**WORK TASK**
From the data below, retype exactly the lines starting with the one that contains "Ablehnen (866, 638)" and ending with the one that contains "[Advertisement] (174, 510)", both included.

**DATA FOR ANALYSIS**

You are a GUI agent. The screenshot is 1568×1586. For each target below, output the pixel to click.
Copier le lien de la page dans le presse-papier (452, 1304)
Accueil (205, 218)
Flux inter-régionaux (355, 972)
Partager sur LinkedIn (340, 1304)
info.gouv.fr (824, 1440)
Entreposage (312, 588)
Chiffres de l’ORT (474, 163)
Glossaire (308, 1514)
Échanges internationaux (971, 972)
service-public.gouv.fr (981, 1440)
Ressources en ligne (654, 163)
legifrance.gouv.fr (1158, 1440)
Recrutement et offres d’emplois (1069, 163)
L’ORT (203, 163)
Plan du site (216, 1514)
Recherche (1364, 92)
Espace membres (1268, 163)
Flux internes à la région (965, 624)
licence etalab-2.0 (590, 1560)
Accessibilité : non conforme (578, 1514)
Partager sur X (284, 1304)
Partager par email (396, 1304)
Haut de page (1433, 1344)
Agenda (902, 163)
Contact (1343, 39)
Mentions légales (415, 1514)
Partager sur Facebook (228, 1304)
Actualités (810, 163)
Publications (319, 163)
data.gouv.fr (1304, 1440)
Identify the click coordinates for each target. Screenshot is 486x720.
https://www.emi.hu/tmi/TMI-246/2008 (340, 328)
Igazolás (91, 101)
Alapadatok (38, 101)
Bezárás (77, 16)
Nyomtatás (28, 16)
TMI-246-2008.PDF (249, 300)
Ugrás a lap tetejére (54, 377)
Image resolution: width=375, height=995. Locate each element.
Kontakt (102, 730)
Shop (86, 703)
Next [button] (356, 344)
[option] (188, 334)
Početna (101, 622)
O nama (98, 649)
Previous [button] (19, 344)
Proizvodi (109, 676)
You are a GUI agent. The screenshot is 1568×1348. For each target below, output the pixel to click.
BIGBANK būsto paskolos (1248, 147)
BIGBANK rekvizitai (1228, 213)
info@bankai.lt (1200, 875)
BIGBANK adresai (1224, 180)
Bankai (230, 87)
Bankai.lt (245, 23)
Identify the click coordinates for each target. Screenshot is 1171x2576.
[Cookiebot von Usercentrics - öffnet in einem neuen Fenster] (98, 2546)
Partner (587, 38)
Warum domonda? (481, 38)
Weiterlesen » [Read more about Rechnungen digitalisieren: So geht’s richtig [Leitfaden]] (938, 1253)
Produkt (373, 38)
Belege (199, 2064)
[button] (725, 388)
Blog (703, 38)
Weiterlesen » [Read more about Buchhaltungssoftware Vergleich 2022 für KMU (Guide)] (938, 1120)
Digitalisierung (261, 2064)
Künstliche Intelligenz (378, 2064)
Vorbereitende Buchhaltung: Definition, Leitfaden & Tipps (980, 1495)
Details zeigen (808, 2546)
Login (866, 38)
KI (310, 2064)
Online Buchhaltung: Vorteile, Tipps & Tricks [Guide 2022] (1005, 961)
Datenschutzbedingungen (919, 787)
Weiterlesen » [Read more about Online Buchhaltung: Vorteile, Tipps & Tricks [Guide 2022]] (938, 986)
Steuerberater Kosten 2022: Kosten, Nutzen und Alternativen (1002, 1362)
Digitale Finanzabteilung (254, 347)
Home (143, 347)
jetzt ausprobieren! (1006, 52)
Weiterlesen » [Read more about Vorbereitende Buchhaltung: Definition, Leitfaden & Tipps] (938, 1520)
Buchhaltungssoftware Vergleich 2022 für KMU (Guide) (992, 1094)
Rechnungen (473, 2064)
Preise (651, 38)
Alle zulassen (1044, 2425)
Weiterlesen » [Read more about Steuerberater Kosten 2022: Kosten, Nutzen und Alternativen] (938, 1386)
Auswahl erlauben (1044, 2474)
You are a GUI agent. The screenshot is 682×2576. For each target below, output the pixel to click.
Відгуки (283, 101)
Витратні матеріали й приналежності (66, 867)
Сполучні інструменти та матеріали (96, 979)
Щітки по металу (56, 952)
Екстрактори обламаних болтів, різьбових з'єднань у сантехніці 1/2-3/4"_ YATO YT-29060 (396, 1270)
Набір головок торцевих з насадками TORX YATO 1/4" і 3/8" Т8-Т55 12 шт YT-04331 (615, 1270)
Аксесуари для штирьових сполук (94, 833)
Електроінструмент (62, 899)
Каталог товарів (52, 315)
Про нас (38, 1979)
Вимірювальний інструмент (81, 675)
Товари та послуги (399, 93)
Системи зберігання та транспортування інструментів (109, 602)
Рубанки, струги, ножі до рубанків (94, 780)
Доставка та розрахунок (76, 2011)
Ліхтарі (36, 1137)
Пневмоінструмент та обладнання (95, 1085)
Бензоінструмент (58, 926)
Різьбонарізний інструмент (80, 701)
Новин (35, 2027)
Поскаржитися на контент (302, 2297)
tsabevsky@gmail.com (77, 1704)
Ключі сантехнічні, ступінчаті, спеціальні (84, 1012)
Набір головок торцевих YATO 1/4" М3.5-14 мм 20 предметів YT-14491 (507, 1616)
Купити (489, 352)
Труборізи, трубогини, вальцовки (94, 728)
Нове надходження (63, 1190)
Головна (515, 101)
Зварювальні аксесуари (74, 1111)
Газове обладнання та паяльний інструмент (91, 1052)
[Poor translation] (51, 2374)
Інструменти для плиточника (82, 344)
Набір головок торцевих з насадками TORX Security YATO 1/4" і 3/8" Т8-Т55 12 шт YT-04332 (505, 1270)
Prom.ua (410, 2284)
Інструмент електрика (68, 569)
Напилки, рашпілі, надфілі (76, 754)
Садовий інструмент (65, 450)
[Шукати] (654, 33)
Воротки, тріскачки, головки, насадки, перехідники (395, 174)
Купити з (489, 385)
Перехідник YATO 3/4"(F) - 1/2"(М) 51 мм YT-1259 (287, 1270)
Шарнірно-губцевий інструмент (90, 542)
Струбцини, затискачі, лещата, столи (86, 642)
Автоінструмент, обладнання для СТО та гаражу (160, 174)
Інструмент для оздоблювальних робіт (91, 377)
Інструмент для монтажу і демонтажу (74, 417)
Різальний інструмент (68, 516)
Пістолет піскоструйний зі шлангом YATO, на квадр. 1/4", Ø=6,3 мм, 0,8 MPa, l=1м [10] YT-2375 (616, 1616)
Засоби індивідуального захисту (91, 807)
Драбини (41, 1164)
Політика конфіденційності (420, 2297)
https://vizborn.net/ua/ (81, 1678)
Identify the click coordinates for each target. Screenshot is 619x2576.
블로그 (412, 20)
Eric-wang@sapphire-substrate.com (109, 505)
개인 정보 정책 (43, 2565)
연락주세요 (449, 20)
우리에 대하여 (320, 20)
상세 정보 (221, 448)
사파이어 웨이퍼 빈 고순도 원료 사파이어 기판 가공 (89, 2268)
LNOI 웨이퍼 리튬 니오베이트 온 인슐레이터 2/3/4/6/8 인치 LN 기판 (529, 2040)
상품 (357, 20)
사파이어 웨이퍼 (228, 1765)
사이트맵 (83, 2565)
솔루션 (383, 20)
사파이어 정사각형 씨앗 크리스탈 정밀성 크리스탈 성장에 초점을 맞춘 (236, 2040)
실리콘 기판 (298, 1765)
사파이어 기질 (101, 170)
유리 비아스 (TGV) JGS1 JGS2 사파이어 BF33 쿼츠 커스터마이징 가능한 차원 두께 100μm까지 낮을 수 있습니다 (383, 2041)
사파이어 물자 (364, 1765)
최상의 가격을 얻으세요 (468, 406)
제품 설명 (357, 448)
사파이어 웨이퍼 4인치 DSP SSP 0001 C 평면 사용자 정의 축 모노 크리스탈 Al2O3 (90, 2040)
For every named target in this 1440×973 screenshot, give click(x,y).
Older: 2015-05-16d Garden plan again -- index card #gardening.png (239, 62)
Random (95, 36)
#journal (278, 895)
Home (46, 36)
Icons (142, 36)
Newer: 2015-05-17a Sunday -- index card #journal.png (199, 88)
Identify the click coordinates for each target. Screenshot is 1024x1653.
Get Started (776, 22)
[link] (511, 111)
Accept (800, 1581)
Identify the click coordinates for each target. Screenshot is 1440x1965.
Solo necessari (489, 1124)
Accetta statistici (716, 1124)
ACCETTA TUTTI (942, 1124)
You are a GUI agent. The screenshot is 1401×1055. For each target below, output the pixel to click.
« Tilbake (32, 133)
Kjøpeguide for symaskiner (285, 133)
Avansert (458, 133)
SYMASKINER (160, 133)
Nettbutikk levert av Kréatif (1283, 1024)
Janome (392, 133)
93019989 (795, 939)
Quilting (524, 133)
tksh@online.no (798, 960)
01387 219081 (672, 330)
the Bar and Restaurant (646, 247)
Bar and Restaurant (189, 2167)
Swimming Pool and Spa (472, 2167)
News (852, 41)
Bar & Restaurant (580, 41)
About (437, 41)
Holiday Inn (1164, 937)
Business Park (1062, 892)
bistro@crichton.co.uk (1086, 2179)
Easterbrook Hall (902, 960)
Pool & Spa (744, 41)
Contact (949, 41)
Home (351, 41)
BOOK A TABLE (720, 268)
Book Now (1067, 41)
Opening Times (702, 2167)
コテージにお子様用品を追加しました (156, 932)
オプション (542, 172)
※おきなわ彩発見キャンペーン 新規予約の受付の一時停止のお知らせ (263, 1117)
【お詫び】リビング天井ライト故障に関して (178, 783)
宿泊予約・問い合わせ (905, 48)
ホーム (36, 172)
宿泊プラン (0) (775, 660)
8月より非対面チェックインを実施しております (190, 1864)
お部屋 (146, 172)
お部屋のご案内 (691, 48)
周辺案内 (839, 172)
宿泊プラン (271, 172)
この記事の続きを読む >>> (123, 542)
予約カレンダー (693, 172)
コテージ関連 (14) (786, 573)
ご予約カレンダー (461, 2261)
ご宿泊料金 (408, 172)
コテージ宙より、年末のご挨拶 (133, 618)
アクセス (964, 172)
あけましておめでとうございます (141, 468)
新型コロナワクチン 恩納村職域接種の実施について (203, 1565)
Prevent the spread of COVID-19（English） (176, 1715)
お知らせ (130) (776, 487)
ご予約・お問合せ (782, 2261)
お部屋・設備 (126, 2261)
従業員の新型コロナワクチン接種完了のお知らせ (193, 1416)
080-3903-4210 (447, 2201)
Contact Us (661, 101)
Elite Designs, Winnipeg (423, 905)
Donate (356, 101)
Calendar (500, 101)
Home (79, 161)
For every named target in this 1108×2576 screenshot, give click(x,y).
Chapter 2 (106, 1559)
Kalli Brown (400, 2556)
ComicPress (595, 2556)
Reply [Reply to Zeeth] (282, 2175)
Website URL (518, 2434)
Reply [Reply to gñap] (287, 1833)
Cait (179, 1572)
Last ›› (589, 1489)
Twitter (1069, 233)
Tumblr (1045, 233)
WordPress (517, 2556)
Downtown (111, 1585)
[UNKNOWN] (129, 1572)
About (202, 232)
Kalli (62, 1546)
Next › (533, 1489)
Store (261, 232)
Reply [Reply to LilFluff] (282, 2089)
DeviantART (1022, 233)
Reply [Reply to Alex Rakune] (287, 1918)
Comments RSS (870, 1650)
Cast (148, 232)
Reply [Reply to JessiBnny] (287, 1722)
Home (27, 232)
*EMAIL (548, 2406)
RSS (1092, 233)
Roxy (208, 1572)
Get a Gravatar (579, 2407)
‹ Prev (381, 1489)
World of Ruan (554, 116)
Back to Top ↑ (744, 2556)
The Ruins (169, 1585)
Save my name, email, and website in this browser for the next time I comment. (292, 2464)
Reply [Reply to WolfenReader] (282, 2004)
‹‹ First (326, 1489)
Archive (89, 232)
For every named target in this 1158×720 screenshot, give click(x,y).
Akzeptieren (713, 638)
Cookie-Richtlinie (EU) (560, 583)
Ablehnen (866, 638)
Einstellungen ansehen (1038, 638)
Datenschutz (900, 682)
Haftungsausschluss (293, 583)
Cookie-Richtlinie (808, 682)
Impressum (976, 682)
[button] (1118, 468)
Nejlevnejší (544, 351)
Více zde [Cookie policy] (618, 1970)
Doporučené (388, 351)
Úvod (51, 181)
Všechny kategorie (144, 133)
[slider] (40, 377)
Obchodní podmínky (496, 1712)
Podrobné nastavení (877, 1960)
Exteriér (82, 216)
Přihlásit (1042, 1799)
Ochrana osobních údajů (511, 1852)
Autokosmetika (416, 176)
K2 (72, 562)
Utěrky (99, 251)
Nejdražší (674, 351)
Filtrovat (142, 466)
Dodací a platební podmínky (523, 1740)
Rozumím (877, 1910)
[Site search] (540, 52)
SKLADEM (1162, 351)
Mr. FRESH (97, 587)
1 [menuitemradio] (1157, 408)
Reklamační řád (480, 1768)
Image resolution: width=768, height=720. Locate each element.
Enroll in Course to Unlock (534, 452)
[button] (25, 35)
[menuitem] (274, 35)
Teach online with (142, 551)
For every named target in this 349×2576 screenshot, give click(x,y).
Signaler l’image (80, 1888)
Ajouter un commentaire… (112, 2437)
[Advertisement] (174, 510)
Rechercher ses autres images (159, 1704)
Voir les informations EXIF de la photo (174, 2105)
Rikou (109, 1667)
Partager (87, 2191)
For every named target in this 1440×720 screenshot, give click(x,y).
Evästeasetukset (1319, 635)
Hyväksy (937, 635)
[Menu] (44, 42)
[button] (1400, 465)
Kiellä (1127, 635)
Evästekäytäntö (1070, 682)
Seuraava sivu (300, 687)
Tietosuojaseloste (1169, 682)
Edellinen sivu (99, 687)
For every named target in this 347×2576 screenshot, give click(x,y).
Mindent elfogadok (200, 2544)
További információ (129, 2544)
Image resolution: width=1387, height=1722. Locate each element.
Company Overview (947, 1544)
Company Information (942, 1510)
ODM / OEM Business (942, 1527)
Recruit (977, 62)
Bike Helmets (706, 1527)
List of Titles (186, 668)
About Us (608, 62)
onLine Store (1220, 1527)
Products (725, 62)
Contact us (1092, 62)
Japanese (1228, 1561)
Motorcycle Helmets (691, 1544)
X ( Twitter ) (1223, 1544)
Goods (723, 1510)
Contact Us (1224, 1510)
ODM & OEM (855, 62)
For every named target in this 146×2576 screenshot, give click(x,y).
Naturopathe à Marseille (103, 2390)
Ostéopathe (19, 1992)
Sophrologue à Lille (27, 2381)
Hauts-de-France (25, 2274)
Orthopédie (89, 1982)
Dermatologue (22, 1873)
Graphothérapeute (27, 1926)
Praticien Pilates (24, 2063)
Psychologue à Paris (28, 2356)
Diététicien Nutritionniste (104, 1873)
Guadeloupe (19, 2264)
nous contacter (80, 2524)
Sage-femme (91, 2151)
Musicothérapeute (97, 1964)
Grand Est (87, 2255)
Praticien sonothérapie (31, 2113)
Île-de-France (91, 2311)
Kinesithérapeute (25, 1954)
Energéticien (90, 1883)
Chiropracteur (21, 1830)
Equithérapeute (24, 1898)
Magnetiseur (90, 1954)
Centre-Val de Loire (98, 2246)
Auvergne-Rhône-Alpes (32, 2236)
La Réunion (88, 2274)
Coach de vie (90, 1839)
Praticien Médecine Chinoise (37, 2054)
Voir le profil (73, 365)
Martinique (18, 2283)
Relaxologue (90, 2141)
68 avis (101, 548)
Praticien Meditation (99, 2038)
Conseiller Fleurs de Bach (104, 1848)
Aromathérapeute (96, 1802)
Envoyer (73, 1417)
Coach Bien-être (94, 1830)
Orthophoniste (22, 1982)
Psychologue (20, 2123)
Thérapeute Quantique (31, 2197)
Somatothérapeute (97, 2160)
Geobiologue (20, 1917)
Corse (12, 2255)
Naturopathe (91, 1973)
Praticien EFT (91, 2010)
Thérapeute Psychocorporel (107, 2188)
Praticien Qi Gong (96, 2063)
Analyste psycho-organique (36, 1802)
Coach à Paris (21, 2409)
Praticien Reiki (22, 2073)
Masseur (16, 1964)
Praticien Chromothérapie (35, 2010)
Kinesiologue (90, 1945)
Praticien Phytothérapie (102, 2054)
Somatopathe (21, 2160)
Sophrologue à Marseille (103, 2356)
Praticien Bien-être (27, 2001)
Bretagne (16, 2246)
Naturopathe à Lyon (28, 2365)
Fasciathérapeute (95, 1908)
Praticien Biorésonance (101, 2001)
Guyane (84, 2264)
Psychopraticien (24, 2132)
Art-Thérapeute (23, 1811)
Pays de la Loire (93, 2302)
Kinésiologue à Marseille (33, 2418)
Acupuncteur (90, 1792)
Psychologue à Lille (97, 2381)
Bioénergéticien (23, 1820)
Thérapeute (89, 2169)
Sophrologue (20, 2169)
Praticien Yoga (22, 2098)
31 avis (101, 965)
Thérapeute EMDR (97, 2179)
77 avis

**ANSWER TO THIS TASK**
Ablehnen (866, 638)
Einstellungen ansehen (1038, 638)
Datenschutz (900, 682)
Haftungsausschluss (293, 583)
Cookie-Richtlinie (808, 682)
Impressum (976, 682)
[button] (1118, 468)
Nejlevnejší (544, 351)
Více zde [Cookie policy] (618, 1970)
Doporučené (388, 351)
Úvod (51, 181)
Všechny kategorie (144, 133)
[slider] (40, 377)
Obchodní podmínky (496, 1712)
Podrobné nastavení (877, 1960)
Exteriér (82, 216)
Přihlásit (1042, 1799)
Ochrana osobních údajů (511, 1852)
Autokosmetika (416, 176)
K2 (72, 562)
Utěrky (99, 251)
Nejdražší (674, 351)
Filtrovat (142, 466)
Dodací a platební podmínky (523, 1740)
Rozumím (877, 1910)
[Site search] (540, 52)
SKLADEM (1162, 351)
Mr. FRESH (97, 587)
1 [menuitemradio] (1157, 408)
Reklamační řád (480, 1768)
Image resolution: width=768, height=720. Locate each element.
Enroll in Course to Unlock (534, 452)
[button] (25, 35)
[menuitem] (274, 35)
Teach online with (142, 551)
For every named target in this 349×2576 screenshot, give click(x,y).
Signaler l’image (80, 1888)
Ajouter un commentaire… (112, 2437)
[Advertisement] (174, 510)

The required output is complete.